Thank you Xiaodong for bringing this up and pardon me for being late on this thread. Sharing the setup within Airbnb and some ideas/progresses, which should benefit people who's interested in this topic.
One-time on 1.8 with cherry-picks, planning to move to containerization after releasing 1.10 internally.
400 worker nodes with celery concurrency on each nodes varies from 2 to 200( depends on the queue it is serving).
We have 9 queues and 2 of them are to serve task with special env dependency( need GPU, need special packages, etc) and other
7 are to serve tasks with different resource consumptions, which leads to worker nodes with different celery concurrency and cgroup sizes.
5 mins. 3 mins is possible( our current scheduling delay stays in 0.5-3 min range) but we wanted some more headroom. (Our SLA is evaluated by a monitoring task that is running
on the cluster with 5m interval. It will compare the current timestamp against the expected scheduling timestamp(execution_date + 5m)
and send the time diff in min as one data point)
*- # of DAGs/Tasks*:
We're maintaining ~9,500 active DAGs produced by ~1,600 DAG files( # of DAG file is actually the biggest scheduling bottleneck now). During peak hours we have ~15,000 task running at the same time.

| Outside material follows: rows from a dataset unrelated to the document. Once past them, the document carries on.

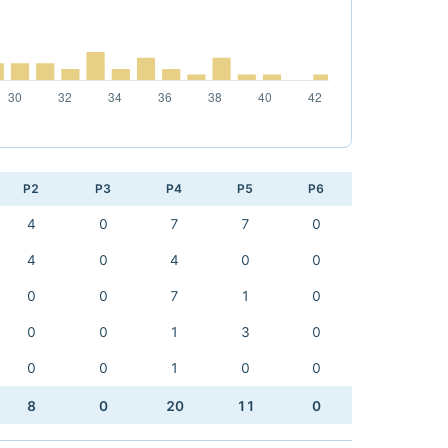
P2
P3
P4
P5
P6
4
0
7
7
0
4
0
4
0
0
0
0
7
1
0
0
0
1
3
0
0
0
1
0
0
8
0
20
11
0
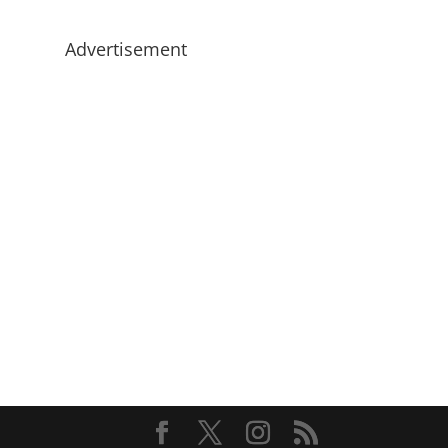
Advertisement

Xiaodong, you had a very good point about scheduler being the performance bottleneck and we need HA for it. Looking forward for your contribution on the scheduelr HA topic!
About scheduler performance/scaling, I've previously sent a proposal with title "[Proposal] Scale Airflow" to the dev mailing list and currently I have one open PR
improving performance with celery executor querying,
one WIP PR
( fixing the CI, ETA this weekend) improving performance of scheduelr and one PR in my backlog( have an interval PR, need to open source it) improving performance with enqueuing in both scheduler and
celery executor. From our internal stress test result, with all three PRs together, our cluster can handle 4,000 DAG files, 30,000 peak concurrent running tasks(even when they all need to be scheduled at the same time)
within our 5 min SLA( calculated using our real DAG file parsing time, which can be as long as 90 seconds for one DAG file). I think we will have enough headroom after the changes have been merged and thus
some longer term improvements( separate DAG parsing component/service, scheduler sharding, distribute scheduler responsibility to worker, etc) can wait a bit. But of course I'm open of hear other opinions that can
better scale Airflow.
Also I do want to mention that with faster scheduling and DAG parsing, DB might become the bottleneck for performance. With our stress test setup we can handle the DB load with an AWS RDS r3.4xlarge instance( only
with the improvement PRs). And webserver is not scaling very well as it is parsing all DAG files in a single process fashion, which is my planned next item to work on.